P.C. Jabin Science College
- P.C. Jabin College Heritage Building, HUBLI
- Type: Education
- Established: 1957
- Academic affiliations: Karnatak University
- Principal: L.D.Horakeri
- Undergraduates: B.Sc., BCA
- Postgraduates: M.Sc.
- Location: Hubli, Karnataka, India 15°22′1.96″N 75°7′20.05″E﻿ / ﻿15.3672111°N 75.1222361°E
- Campus: Urban area 9 acres;
- Nickname: Jabinians
- Website: www.jabincollege.com

= PC Jabin College =

Science college in India

P. C. Jabin Science College is a science college in Hubballi, India run by the KLE Society, Belagavi. It is located in Vidyanagar, Hubballi, next to the KLE Technological University, Hubballi. The college is named after its principal donor Parappa Channappa Jabin of Hubballi. It is recognised under 2F and 12B of the UGC Act, June 1966. The college was reaccredited by NAAC and the UGC awarded the status of "College with Potential for excellence" in 2006. UGC has granted autonomous status to the college.

== Programs ==
- Bachelor of Science.
- Bachelor of Computer Applications.
- Master of Science (Bio-Tech).
- Master of Science (Computer Science).
- Master of Science (Organic Chemistry).
- Master of Science (Physics).

== Facilities ==

The college building consists of a library, laboratories, classrooms and a garden spread over 8 acre. Every department is provided with a staff room, a library, a computer and a separate chamber for the head of the department. The garden has medicinal plants and aquaculture. The college also provides a few student - amenities like a bank, a canteen, a post office, drinking water, a career guidance bureau, a counselling cell and a placement cell.
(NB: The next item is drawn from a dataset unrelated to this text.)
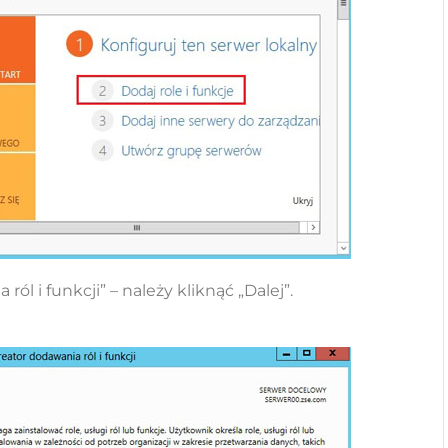
ól i funkcji” – należy kliknąć „Dalej”.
- Library - The college library has a collection of 58,000 books and 500 periodicals, in an independent building. The establishment of a Digital Library is in process and will have an Open Access System. A special provision will be made to help the poor and deserving students, SC/ ST students, etc., by providing, every year, a set of text books each for one complete year. The library will be provided with audio, video, internet and photocopying facilities. The Digital Library will give access to 6,000 e-journals through the internet. It will cater to the needs of both the students and the faculty. It will be useful for the members of the faculty in their research. It will be computerized with a library management software, with an O. P. A. C. (Online Public Access Catalog) system, which will help the students and staff search for a book.
- Language Lab – It has 24 computers.
- Hostel accommodation for both boys and girls – Both girls and boys have hostels. The boys' hostel can accommodate 75 boys. The ladies' hostel can accommodate 280 students. Both the hostels are in the vicinity of the College.
- Student Support Service – Co-curricular and extra curricular activities.
Extra curricular activities like sports, debates, etc., are conducted by the College Union, which consists of various students' associations and a gym. These bodies meet periodically to chalk out programs. Every student on the rolls is a member of a 'College Union' which coordinates the participation of the students in co-curricular and extra-curricular activities. The student representatives nominated by the committee constituted by the Principal collect suggestions of students.

Other activities such as seminars, symposia, lectures by experts, etc., are organized through the subject associations - Physical Society, Chemical Society, Mathematical Society, Zoological Society, Botanical Society, Statistical Society and the Karnataka Rajya Vijnana Parishath (Karnataka State Science Foundation). The college magazine, called "College Miscellany" has a Chief Editor. The students contribute articles on various subjects and general topics and can also send their suggestions for improvement of the magazine, directly to the Editor.

==NCC / NSS==
The college offers NCC training as well as participation in the NSS and community service schemes. The students are advised to join either NCC or NSS and also to take an active part in sports in their own interest as certain percentage of seats are reserved for admission to professional colleges and Post Graduate courses. Such students are also given preference in the appointments in many departments.

Co-Operative Consumers Society
The Co-Operative Consumers Society of the college sells articles which are useful to students.